Die Arbeit untersucht den Transfer elektrischer Lampen zur Bestrahlung des menschlichen Körpers aus dem naturwissenschaftlichen Labor in die Gesellschaft in der Zeit zwischen 1890 und zirka 1960. Das Ziel besteht darin, das Auftauchen dieser technischen Geräte an ständig neuen Orten in der Gesellschaft – beispielsweise in Tuberkuloseheilstätten, Kinderheimen, Trainingsanlagen für Sportler oder beim Friseur – durch den Beizug der Apparate zur Lösung immer neuer Probleme zu erklären. Schwerpunkte der Arbeit bilden die Bedeutung der technischen Reproduzierbarkeit der Lichtstrahlen für die Entstehung der wissenschaftlichen Tatsache einer physiologischen Lichtwirkung, der Versuch, den Körper durch technische Mittel zu „verbessern“, und die Risikowahrnehmung im Umgang mit „künstlichen Reizen“. Bearbeitet wird eine Lücke in der bisherigen Forschung über die Lebensreformbewegung an der Wende vom 19. ins 20. Jahrhundert, über die Entstehung des Schönheitsideals der gebräunten Haut und über die Anfänge der naturwissenschaftlichen Lichttherapie.

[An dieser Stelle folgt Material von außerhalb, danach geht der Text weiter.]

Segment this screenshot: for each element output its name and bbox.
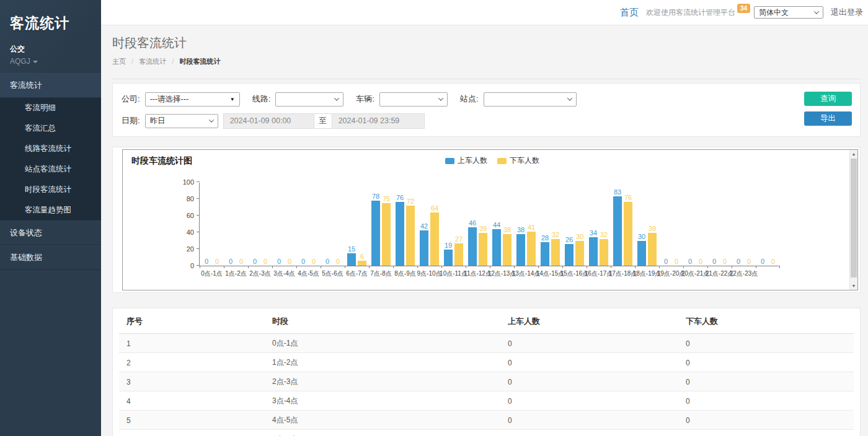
welcome-text: 欢迎使用客流统计管理平台 [646,7,735,18]
bar-wrap: 0 [275,258,283,266]
home-link[interactable]: 首页 [620,7,639,19]
bar-value-label: 76 [396,194,404,201]
bar-wrap: 0 [237,258,246,266]
bar-wrap: 15 [347,245,356,266]
breadcrumb-separator: / [172,58,174,65]
x-axis-label: 1点-2点 [224,269,248,278]
bar-wrap: 46 [468,219,477,266]
bar-value-label: 27 [455,235,463,243]
x-axis-tick [514,266,515,268]
x-axis-tick [635,266,636,268]
bar-value-label: 0 [264,258,267,265]
breadcrumb-separator: / [131,58,133,65]
bar-group: 1927 [441,235,466,266]
station-select[interactable] [484,92,577,107]
bar [541,242,549,266]
sidebar-section-2[interactable]: 基础数据 [0,245,101,270]
export-button[interactable]: 导出 [804,111,852,126]
x-axis-label: 8点-9点 [393,269,417,278]
caret-down-icon [33,61,38,63]
x-axis-label: 19点-20点 [659,269,683,278]
bar-wrap: 0 [250,258,259,266]
company-select[interactable]: ---请选择--- ▼ [145,92,240,107]
bar [503,234,512,266]
bar-wrap: 0 [285,258,294,266]
bar-value-label: 0 [675,258,678,265]
bar-wrap: 0 [734,258,743,266]
sidebar-item-2[interactable]: 线路客流统计 [0,139,101,159]
sidebar-section-0[interactable]: 客流统计 [0,73,101,98]
sidebar-nav: 客流统计客流明细客流汇总线路客流统计站点客流统计时段客流统计客流量趋势图设备状态… [0,73,101,270]
language-select[interactable]: 简体中文 [754,6,823,19]
bar-value-label: 0 [737,258,740,265]
sidebar-item-4[interactable]: 时段客流统计 [0,180,101,200]
logout-link[interactable]: 退出登录 [831,7,863,18]
chart-panel: 时段车流统计图 上车人数下车人数 00000000000015678757672… [112,147,861,293]
table-header-cell: 时段 [265,308,500,334]
sidebar-item-5[interactable]: 客流量趋势图 [0,200,101,220]
sidebar-item-1[interactable]: 客流汇总 [0,118,101,139]
vehicle-select[interactable] [379,92,448,107]
sidebar-section-1[interactable]: 设备状态 [0,220,101,245]
bar-wrap: 0 [309,258,318,266]
line-label: 线路: [252,94,271,105]
legend-item: 下车人数 [497,155,539,166]
bar-value-label: 30 [576,233,583,240]
date-end-input[interactable]: 2024-01-09 23:59 [332,113,425,129]
bar-group: 2630 [562,233,587,266]
sidebar-item-0[interactable]: 客流明细 [0,98,101,118]
bar-group: 00 [756,258,780,266]
scrollbar-thumb[interactable] [851,159,857,277]
org-code-dropdown[interactable]: AQGJ [10,57,91,66]
x-axis-labels: 0点-1点1点-2点2点-3点3点-4点4点-5点5点-6点6点-7点7点-8点… [200,269,780,278]
chart-vertical-scrollbar[interactable]: ▲ ▼ [849,150,857,290]
table-cell: 0 [500,430,678,436]
bar-value-label: 0 [747,258,751,265]
bar-wrap: 76 [396,194,404,266]
x-axis-tick [321,266,321,268]
bar-value-label: 0 [215,258,219,265]
bar-wrap: 64 [430,204,439,266]
sidebar-item-3[interactable]: 站点客流统计 [0,159,101,180]
legend-label: 上车人数 [458,155,487,166]
x-axis-tick [707,266,708,268]
bar-value-label: 34 [590,229,597,237]
x-axis-label: 10点-11点 [441,269,466,278]
x-axis-label: 20点-21点 [683,269,707,278]
table-row: 32点-3点00 [119,372,854,391]
y-axis-tick-label: 40 [187,229,194,236]
bar [454,243,463,266]
bar-value-label: 15 [348,245,355,253]
query-button[interactable]: 查询 [804,92,852,106]
scroll-up-icon[interactable]: ▲ [850,150,857,158]
bar [624,202,632,266]
breadcrumb-home[interactable]: 主页 [112,58,126,65]
x-axis-label: 13点-14点 [514,269,538,278]
scroll-down-icon[interactable]: ▼ [850,282,857,290]
bar [371,201,380,266]
chart-title: 时段车流统计图 [131,155,192,167]
x-axis-tick [779,266,780,268]
bar [637,241,646,266]
sidebar: 客流统计 公交 AQGJ 客流统计客流明细客流汇总线路客流统计站点客流统计时段客… [0,0,101,436]
breadcrumb: 主页 / 客流统计 / 时段客流统计 [112,57,861,66]
date-start-input[interactable]: 2024-01-09 00:00 [223,113,314,129]
bar-wrap: 83 [613,188,622,266]
page-title: 时段客流统计 [112,35,861,51]
date-preset-select[interactable]: 昨日 [145,114,218,128]
bar-group: 8376 [611,188,635,266]
bar-value-label: 28 [541,234,549,242]
sidebar-brand: 客流统计 公交 AQGJ [0,0,101,73]
bar-group: 3039 [635,225,659,266]
table-cell: 0点-1点 [265,334,500,353]
x-axis-tick [369,266,370,268]
bar-value-label: 76 [624,194,632,201]
bar-wrap: 0 [745,258,753,266]
bar-wrap: 41 [527,224,536,266]
line-select[interactable] [275,92,343,107]
breadcrumb-parent[interactable]: 客流统计 [139,58,166,65]
bar-wrap: 0 [334,258,342,266]
bar-wrap: 19 [444,242,453,266]
bar-value-label: 78 [372,193,379,200]
notification-badge[interactable]: 34 [737,4,750,13]
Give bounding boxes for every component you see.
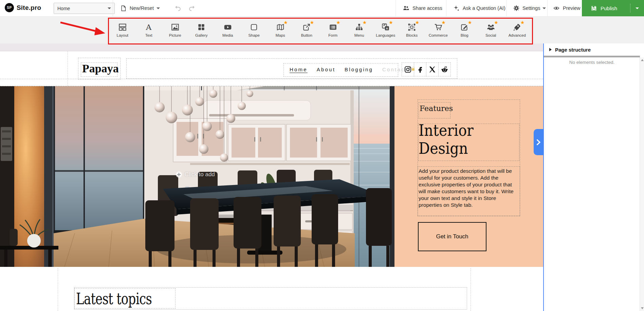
shape-icon xyxy=(249,23,259,32)
chevron-down-icon xyxy=(542,7,546,9)
get-in-touch-button[interactable]: Get in Touch xyxy=(418,222,486,251)
toolbar-item-picture[interactable]: Picture xyxy=(162,18,188,42)
new-reset-button[interactable]: New/Reset xyxy=(119,0,160,16)
breakpoint-ruler xyxy=(0,43,543,51)
pro-star-icon: ★ xyxy=(336,20,341,25)
topbar-separator xyxy=(113,0,113,16)
topbar-separator xyxy=(506,0,507,16)
slide-panel-handle-button[interactable] xyxy=(534,129,543,155)
scroll-down-icon xyxy=(641,307,644,309)
toolbar-item-label: Languages xyxy=(376,33,395,37)
menu-sitemap-icon: ★ xyxy=(354,23,364,32)
media-icon xyxy=(223,23,233,32)
maps-icon: ★ xyxy=(275,23,286,32)
feature-eyebrow[interactable]: Features xyxy=(420,104,453,113)
toolbar-item-form[interactable]: ★ Form xyxy=(320,18,346,42)
hero-section[interactable]: Click to add Features Interior Design Ad… xyxy=(0,86,543,267)
chevron-down-icon xyxy=(108,7,111,9)
toolbar-item-label: Blog xyxy=(461,33,468,37)
brand: SP Site.pro xyxy=(5,3,41,12)
chevron-down-icon xyxy=(636,7,639,9)
toolbar-item-commerce[interactable]: ★ Commerce xyxy=(425,18,452,42)
toolbar-item-label: Menu xyxy=(354,33,364,37)
editor-guide-line xyxy=(68,51,68,86)
page-structure-title: Page structure xyxy=(555,47,591,53)
facebook-icon[interactable] xyxy=(414,62,426,76)
toolbar-item-text[interactable]: A Text xyxy=(136,18,162,42)
toolbar-item-label: Commerce xyxy=(429,33,448,37)
page-selector-dropdown[interactable]: Home xyxy=(54,3,115,14)
nav-link-home[interactable]: Home xyxy=(290,67,308,72)
text-icon: A xyxy=(144,23,154,32)
preview-button[interactable]: Preview xyxy=(553,0,581,16)
instagram-icon[interactable] xyxy=(402,62,414,76)
page-structure-toggle[interactable]: Page structure xyxy=(544,43,644,56)
toolbar-item-advanced[interactable]: ★ Advanced xyxy=(504,18,531,42)
panel-scrollbar[interactable] xyxy=(640,57,644,311)
toolbar-item-media[interactable]: Media xyxy=(215,18,241,42)
social-links xyxy=(402,62,451,76)
redo-button[interactable] xyxy=(188,4,196,12)
toolbar-item-label: Text xyxy=(145,33,152,37)
button-icon: ★ xyxy=(301,23,312,32)
page-structure-panel: Page structure No elements selected. xyxy=(543,43,644,311)
preview-label: Preview xyxy=(563,5,581,11)
sparkle-ai-icon xyxy=(453,4,460,12)
toolbar-item-menu[interactable]: ★ Menu xyxy=(346,18,373,42)
toolbar-item-social[interactable]: ★ Social xyxy=(478,18,504,42)
pro-star-icon: ★ xyxy=(389,20,393,25)
toolbar-item-label: Media xyxy=(222,33,233,37)
cart-icon: ★ xyxy=(433,23,443,32)
toolbar-item-label: Maps xyxy=(276,33,285,37)
undo-button[interactable] xyxy=(174,4,182,12)
toolbar-item-blog[interactable]: ★ Blog xyxy=(452,18,478,42)
toolbar-item-layout[interactable]: Layout xyxy=(109,18,136,42)
toolbar-item-label: Button xyxy=(301,33,312,37)
toolbar-item-maps[interactable]: ★ Maps xyxy=(267,18,294,42)
triangle-right-icon xyxy=(549,48,552,51)
feature-title[interactable]: Interior Design xyxy=(419,122,474,158)
ask-ai-label: Ask a Question (AI) xyxy=(463,5,505,11)
chevron-down-icon xyxy=(157,7,160,9)
toolbar-item-label: Layout xyxy=(116,33,128,37)
panel-divider xyxy=(544,56,640,57)
pro-star-icon: ★ xyxy=(468,20,472,25)
toolbar-item-gallery[interactable]: Gallery xyxy=(188,18,215,42)
toolbar-item-shape[interactable]: Shape xyxy=(241,18,268,42)
toolbar-item-languages[interactable]: A ★ Languages xyxy=(372,18,399,42)
toolbar-item-blocks[interactable]: ★ Blocks xyxy=(399,18,425,42)
pro-star-icon: ★ xyxy=(520,20,525,25)
publish-dropdown-button[interactable] xyxy=(630,4,644,13)
toolbar-item-label: Social xyxy=(485,33,496,37)
latest-topics-heading[interactable]: Latest topics xyxy=(76,289,152,308)
share-access-button[interactable]: Share access xyxy=(402,0,442,16)
element-toolbar-items: Layout A Text Picture Gallery Media Shap… xyxy=(109,18,530,42)
hero-feature-panel[interactable]: Features Interior Design Add your produc… xyxy=(394,86,543,267)
site-canvas[interactable]: Papaya Home About Blogging Contacts xyxy=(0,51,543,311)
site-logo-text[interactable]: Papaya xyxy=(82,62,119,75)
blog-edit-icon: ★ xyxy=(459,23,470,32)
pro-star-icon: ★ xyxy=(415,20,420,25)
reddit-icon[interactable] xyxy=(438,62,451,76)
toolbar-item-label: Gallery xyxy=(195,33,207,37)
publish-button[interactable]: Publish xyxy=(582,0,644,16)
toolbar-item-label: Blocks xyxy=(406,33,418,37)
scroll-up-icon xyxy=(641,59,644,61)
chevron-right-icon xyxy=(536,139,540,145)
toolbar-item-button[interactable]: ★ Button xyxy=(294,18,320,42)
topbar-separator xyxy=(547,0,548,16)
click-to-add-button[interactable]: Click to add xyxy=(176,171,215,178)
panel-empty-message: No elements selected. xyxy=(544,60,640,65)
feature-description[interactable]: Add your product description that will b… xyxy=(419,168,520,208)
feature-title-line1: Interior xyxy=(419,122,474,140)
ask-ai-button[interactable]: Ask a Question (AI) xyxy=(453,0,505,16)
languages-icon: A ★ xyxy=(381,23,391,32)
nav-link-about[interactable]: About xyxy=(317,67,335,72)
settings-button[interactable]: Settings xyxy=(513,0,546,16)
x-icon[interactable] xyxy=(426,62,439,76)
social-people-icon: ★ xyxy=(486,23,496,32)
add-plus-icon xyxy=(176,171,182,178)
nav-link-blogging[interactable]: Blogging xyxy=(345,67,373,72)
toolbar-item-label: Shape xyxy=(249,33,260,37)
pro-star-icon: ★ xyxy=(310,20,314,25)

Der Forschungsansatz orientiert sich an Konzepten aus der Akteur-Netzwerk-Theorie. Bruno Latour schlägt zur Beschreibung der Verbreitung eines Artefaktes in Raum und Zeit das Modell der Übersetzung vor. In dieser Sicht der Dinge diffundiert ein Artefakt nicht einfach durch die Gesellschaft, sondern sein Nutzen wird ständig neu verhandelt. Transformationsprozesse bilden den Antrieb für die Verlagerung des Artefaktes. Die Bestrahlungsapparate können entsprechend als technische Kniffs verstanden werden, durch die verschiedene Akteure versuchen, Lichtstrahlen in bestimmten Rollen – als Bakterizid, als Energiequelle oder als kosmetisches Mittel – zu fixieren. Haben die Akteure Erfolg, entstehen soziotechnische Netzwerke. Welche Bauteile in einem Bestrahlungsapparat Verwendung finden – beispielsweise ob Glühlampen oder Quarzbrenner – hängt von der Problematisierung ab, die einem Akteur den Griff zu elektrischem Licht als sinnvoll erscheinen lässt. Weiter wird davon ausgegangen, dass die Apparate aktiv in die Verhandlung ihrer Nützlichkeit eingreifen: Weil sie als Forschungsinstrumente an der Schaffung neuen Wissens beteiligt sind, haben sie Einfluss auf das Formulieren von Problematisierungen.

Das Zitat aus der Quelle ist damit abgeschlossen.